As we left the room, I glanced at the model, convinced she was going to grab me or open her eyes, and quickened my pace until my nose was buried into my partner’s back.
The close has been the subject of many paranormal investigations; earlier this year, Most Haunted historian Richard Felix led an event aiming to discover paranormal activity. One of the most touching stories told at the close surrounds a visit by a Japanese psychic called Aiko Gibo. While exploring the closes, Gibo refused to enter a room off one of them, saying that there was an energy of pain and sadness that left her unable to go in. She then said that a small girl had clutched her trouser leg and that she was sad as she had been separated from her family and that her mummy had left her behind as she had the plague.
Our guide then explained that Gibo had demanded someone go and get a doll for the small child’s spirit. When it was placed in the room, it is said that the spirit left, calmed and delighted. Now there is a collection of toys and dolls in that room, brought by visitors for the spirit of the girl who came to be known as Annie.
With our tour finishing, we took to the streets of Edinburgh to return to our apartment.
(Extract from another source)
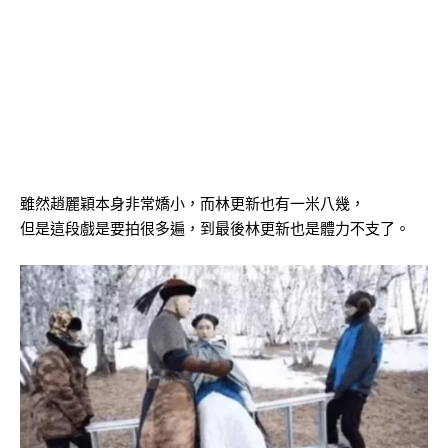
雖然趙麗穎本身非常嬌小，而林更新也有一米八幾，
但是這段戲是要拍很多遍，到最後林更新也是體力不支了。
It had been raining and a mist hung in the air, as street-light reflections bounced on the shiny wet paving stones.
As we turned down on to our street, I stopped. Looking down the dark alleyway, I realised that our building resembled the close we had just visited. Walking up to the door in the dark, my partner yelled in pain and turned to scowl at me. Apparently, I had been holding on to him so tightly that my nails had dug into his sides.
As I settled down into bed, with branches rattling against the window, I spotted a figure standing in the corner of the room, and just about wet myself, before realising it was just the dressmakers dummy wearing my coat.
One thing is for sure, a visit to the Real Mary King’s Close had left me shaken and with an unforgettable experience of Edinburgh.